La récente élection d’Edouard Nduwimana comme ombusdman ne cesse de faire des vagues. Cette fois-ci, le blogueur Rivardo Niyonizigiye s’inquiète de cette candidature mais l’encourage tout de même à faire la différence.

Cher Honorable, cher nouvel ombudsman ;

Je vous présente d’abord mes félicitations pour ce poste combien important dans la vie du pays. C’est un honneur pour vous, vos amis et votre famille. Être appelé médiateur national, conciliateur, unificateur, ce n’est pas donné à n’importe qui. C’est-à-dire que vous venez d’être mis au-dessus de tout ce qui se fait au Burundi.

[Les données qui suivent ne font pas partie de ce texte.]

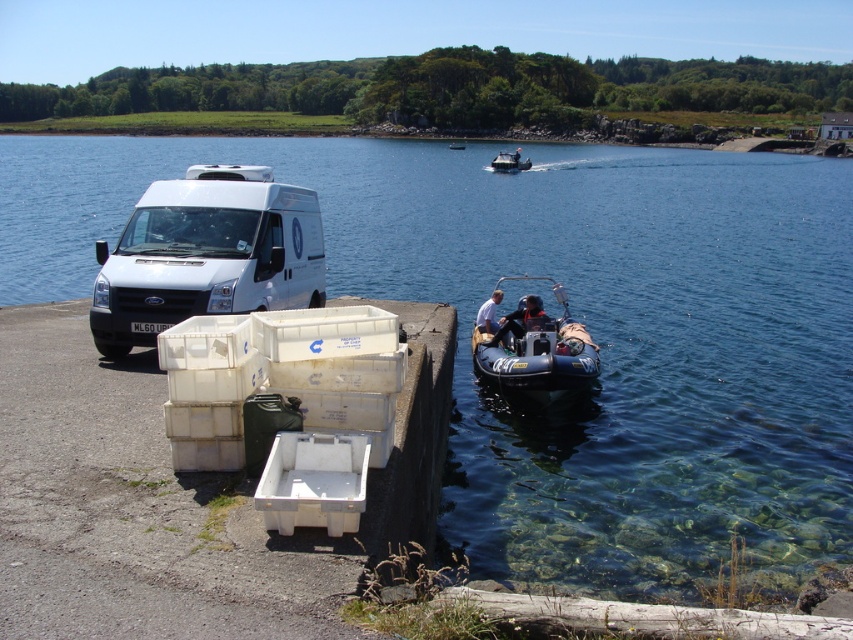 Does point (770, 172) come behind point (505, 157)?

Yes, point (770, 172) is farther from viewer.

Does clear blue water at center have a greater height compared to black rubber dinghy at center?

Yes, clear blue water at center is taller than black rubber dinghy at center.

Between point (743, 502) and point (514, 164), which one is positioned in front?

Point (743, 502) is in front.

I want to click on clear blue water at center, so click(573, 316).

Is clear blue water at center taller than white rubber dinghy at center?

Yes, clear blue water at center is taller than white rubber dinghy at center.

Describe the element at coordinates (573, 316) in the screenshot. I see `clear blue water at center` at that location.

Locate an element on the screen. Image resolution: width=853 pixels, height=640 pixels. clear blue water at center is located at coordinates (573, 316).

Which is in front, point (262, 292) or point (544, 362)?

Point (262, 292) is more forward.

Is white matte van at left below blue rubber boat at center?

No, white matte van at left is not below blue rubber boat at center.

Find the location of `white matte van at left`. white matte van at left is located at coordinates (207, 253).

Vous êtes désormais détaché de votre parti politique, de votre appartenance ethnique, de votre religion, etc. Le temps que vous consacriez jadis à votre famille vient d’être généreusement donné à la société burundaise. Vous dormirez tard et vos nuits seront courtes à présent. Il arrivera des jours où vous passerez des nuits blanches pour le bien de la nation. Ce n’est pas facile. Mais puisque vous l’avez accepté, puisque vous l’avez choisi, il vous faudra assumer.

Pour le moment, tous les maux et conflits burundais sont mis dans vos mains.  Les rêves et les intérêts des petits paysans sont mis sur vos épaules. Vous ne réglerez jamais les conflits à la manière d’un juriste mais cela ne veut pas dire que vous agirez contre la loi. Vous veillerez plutôt sur les Burundais avec un œil de médiateur, d’unificateur, un homme qui écoute toutes les voix.

Une candidature qui inquiète

La Constitution de la République du Burundi en son article 237 précise que si « l’Ombudsman reçoit les plaintes et mène des enquêtes concernant des fautes de gestion et des violations des droits des citoyens commises par des agents de la fonction publique et du judiciaire et fait des recommandations à ce sujet aux autorités compétentes, il assure également une médiation entre l’Administration et les citoyens et entre les ministères et l’Administration et joue le rôle  d’observateur en ce qui concerne le fonctionnement de l’administration publique ». Serez-vous capable d’accomplir ces missions ô combien capitales et difficiles dans ce pays stigmatisé ? Saurez-vous assurer toutes ces responsabilités ? Pourrez-vous faire des recommandations à vos anciens maîtres et surtout défendre la cause du petit burundais ?

Vous êtes une personnalité qui ne laisse pas indifférent sur la scène politique burundaise. A l’annonce de votre élection, une polémique est vite née. Certains ne sont pas contents quand les autres disent que vous êtes un grand serviteur.  Mais comprenez ! Le cauchemar qu’ont vécu les partis UPRONA, FRODEBU et FNL quand vous étiez ministre de l’Intérieur ne quittera jamais les mémoires des victimes. Pouvez-vous nous assurer que vous vous êtes remis en question ? Votre nom a été cité dans des actes de division, serez-vous vraiment capable de nous unir ? Serez-vous capable de trouver la solution à la crise burundaise ?

Vous pouvez changer…

J’estime qu’on doit vous laisser une chance même si nos inquiétudes sont fondées. Vous pouvez être la personne idéale qui apportera le salut à la société burundaise. S’il y a ceux qui voient votre main dans l’histoire de la crise burundaise, le temps est venu pour vous de prouver le contraire et de vous blanchir.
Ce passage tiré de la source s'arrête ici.